Thanks for making this clarification.

Are there any dangers, gotchas or general advice you guys have on keeping a 12V system like this safe?
I have encapsulated everything in waterproof enclosures etc...

Thanks
 

Offline Hideki

  • Frequent Contributor
  • **
  • Posts: 256
  • Country: no
Re: question about Amps and 12V
« Reply #1 on: August 26, 2015, 09:12:14 pm »
You are correct, and it sounds like you're doing everything right  :-+
 

Offline Delta

  • Super Contributor
  • ***
  • Posts: 1221
  • Country: gb
Re: question about Amps and 12V
« Reply #2 on: August 26, 2015, 11:45:09 pm »
You are spot on mate.

Only thing to watch for is that the 12vDC psu is a proper SELV item, and thus safe to power stuff outside and in a pond,.
 

Offline rickselectricalprojects

  • Regular Contributor
  • *
  • Posts: 188
  • Country: au
Re: question about Amps and 12V
« Reply #3 on: August 26, 2015, 11:54:36 pm »
yep it will work fine  :-+
 

Offline Rick Law

  • Super Contributor
  • ***
  • Posts: 3442
  • Country: us
Re: question about Amps and 12V
« Reply #4 on: August 27, 2015, 03:30:34 am »
...
...
I have encapsulated everything in waterproof enclosures etc...

Thanks

I suggest keeping it away from direct sun light as well.  UV from the sun destroys most plastic.
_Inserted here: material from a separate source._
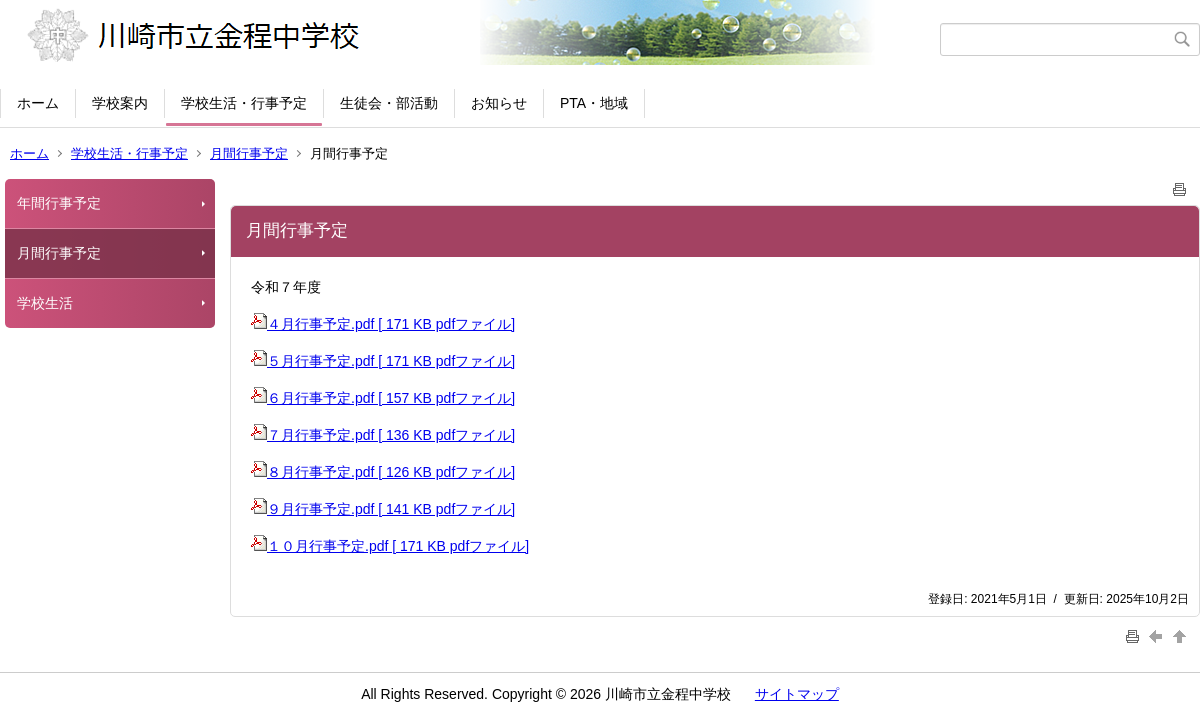 This screenshot has width=1200, height=720. I want to click on ホーム, so click(38, 103).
I had an outdoor fish/frog mini-pond (just a large plastic tub).  My pump, lights, (winter) water warmer connections were all encased in plastic boxes but under direct sun light!  Some time into year two, the plastic was so weaken by the UV rays from the sun my plastic casing had many many tiny cracks.  It crumbled into bits just because of the force of trying to pick it up...
 

Offline fivefish

  • Frequent Contributor
  • **
  • Posts: 440
  • Country: us
Re: question about Amps and 12V
« Reply #5 on: August 27, 2015, 03:37:43 am »
Quote
I bought a big 230v AC to 12v DC transformer

Did you buy a power transformer? or a power supply?

A power transformer will be outputting AC on it's secondary, not DC.
 

Offline Joule Thief

  • Regular Contributor
  • *
  • Posts: 249
  • Country: us
Re: question about Amps and 12V
« Reply #6 on: August 27, 2015, 04:10:30 am »
Quote
I bought a big 230v AC to 12v DC transformer

Did you buy a power transformer? or a power supply?

A power transformer will be outputting AC on it's secondary, not DC.

I believe he may have intended to say a 230 VAC to 12VDC power supply - and it came out as "transformer".


I bought a big 230v AC to 12v DC transformer, that can deliver up to 10 A.



I hope you enjoy the serenity a fish pond will offer.  :-+
« Last Edit: August 27, 2015, 04:15:17 am by Joule Thief »
Perturb and observe.
 

Offline homebrew

  • Frequent Contributor
  • **
  • Posts: 293
  • Country: ch
Re: question about Amps and 12V
« Reply #7 on: August 27, 2015, 07:00:30 am »
Are there any dangers, gotchas or general advice you guys have on keeping a 12V system like this safe?

Maybe you should add fuses for the individual boards. Depends on their specification ...
10@ 12V equals 120W of heating power when things go wrong.